Musik ist Ort, Tageszeit, Wetter. Mehr als Bücher, Bilder oder Filme. Diese hier ist Sonntagmorgen, ein Seitenarm des großen Flusses, dort, wo das Wasser so träge zieht, dass es zu stehen scheint, sich an der Oberfläche kaum bewegt, darunter schneller, in verschiedenen Graden: das Klavier von Marilyn Crispell, der Bass von Mark Helias, das Schlagzeug von Paul Motian. Nicht immer ist deutlich, was oben, unten oder in der Mitte fließt, die Melodien wandern vom Flügel in den Bass, blitzen in den Tonfolgen des Beckens und der Trommeln auf und kehren wieder zu den Stahlsaiten zurück.

Ruhig treiben die Kompositionen und Improvisationen des Marilyn Crispell Trios dahin, man mag es nicht glauben, dass hier eine Frau spielt, die jahrzehntelang zur frei improvisierenden Avantgarde des amerikanischen Jazz zählte, dem Saxofonisten Anthony Braxton ebenso nahe wie den Engländern um Barry Guy oder Evan Parker. Die zurückhaltende, 1947 in Philadelphia geborene Pianistin scheint mit wachsendem Alter jede Scheu vor ihren eigenen Erwartungen zu verlieren, nichts muss mehr bewiesen werden. Sie spielt nur noch aus sich heraus, ein Energiefluss aus ihrem Körper direkt in die Tasten: "Storyteller" (ECM 1847).

Wie in einem Kinderlied fallen die Töne von "Harmonic Line" aus ihrer rechten Hand, dann übernimmt der pulsierende Herzschlag-Bass von Mark Helias die linke, bis Crispell rechts wieder kleine Lichtflecke auf die Komposition setzt, ein Hin-und-her-Schaukeln von Sätzen, als wechselten sich die Sprecher bei jeder Zeile eines Gedichtes ab. Idealer Partner in diesem Spiel ist der 1931 ebenfalls in Philadelphia geborene, alterslose Paul Motian, der mit der lyrischen Elite des Jazz eng verbunden ist, von Lennie Tristano über Paul Bley bis zu Keith Jarrett, und der doch immer mit der Glasmenagerie des Bill Evans Trios identifiziert werden wird.
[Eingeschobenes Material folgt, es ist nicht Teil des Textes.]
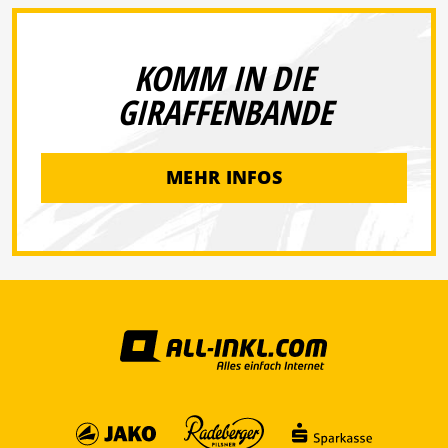
KOMM IN DIE
GIRAFFENBANDE
MEHR INFOS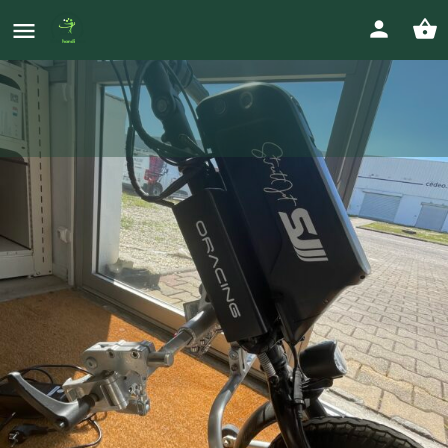
Roue électrique Oracing
Prix
0646167730
2 500
€
charlenelecoguic35000@gmail.com
Votre annonce
Appeler
Envoyer un message
Envoyer un ma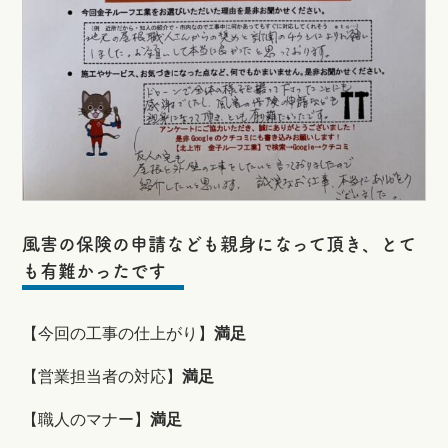
風害の保険の申請なども親身になって頂き、とて
も有難かったです
【
今回の工事の仕上がり】
満足
【営業担当者の対応】
満足
【職人のマナー】
満足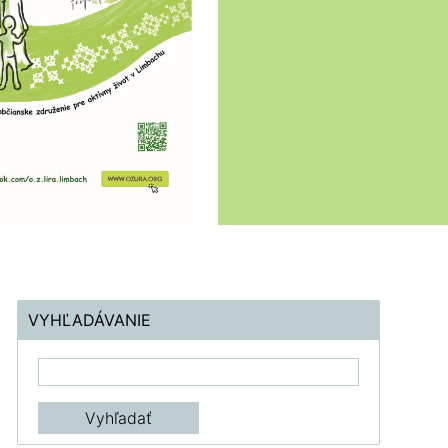
VYHĽADÁVANIE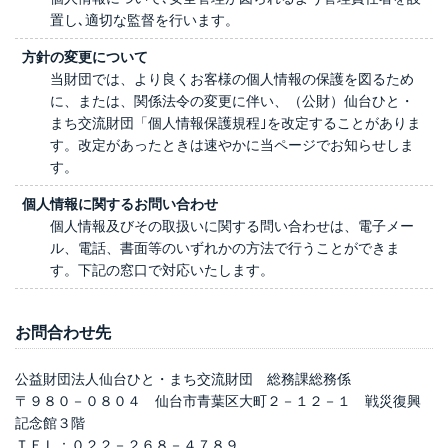
置し､適切な監督を行います。
方針の変更について
当財団では、より良くお客様の個人情報の保護を図るため
に、または、関係法令の変更に伴い、（公財）仙台ひと・
まち交流財団「個人情報保護規程｣を改定することがありま
す。改定があったときは速やかに当ページでお知らせしま
す。
個人情報に関するお問い合わせ
個人情報及びその取扱いに関する問い合わせは、電子メー
ル、電話、書面等のいずれかの方法で行うことができま
す。下記の窓口で対応いたします。
お問合わせ先
公益財団法人仙台ひと・まち交流財団 総務課総務係
〒９８０－０８０４ 仙台市青葉区大町２－１２－１ 戦災復興
記念館３階
ＴＥＬ：０２２－２６８－４７８９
Paul Motian, türkisch-armenischer Herkunft, tanzt und springt vor und hinter dem Beat, umspielt ihn, lässt den anderen den Vortritt und ist doch schon wieder einen Schritt voraus, Hase und Igel in einer Person. Das beschleunigt und bremst zugleich, schafft selbst bei erhöhter Geschwindigkeit Ruhe. Nach den Crispell-Alben "Nothin’ Ever Was", "Anyway" und "Amaryllis" – mit Gary Peacock als Bassisten – erscheint "Storyteller" wie der Abschluss eines Triptychons, das die weit verstreuten Kompositionen der drei in der Lyrik eines Trios sammelt und bündelt (kein Schlagzeuger dürfte übrigens derart viele Titel komponiert haben wie Paul Motian; der Sampler "Paul Motian" in der ECM-Serie :rarum führt dies vor). Vielleicht muss man wie Marilyn Crispell durch das Fegefeuer des Freien Jazz gegangen sein, um so lyrisch gebunden spielen zu können.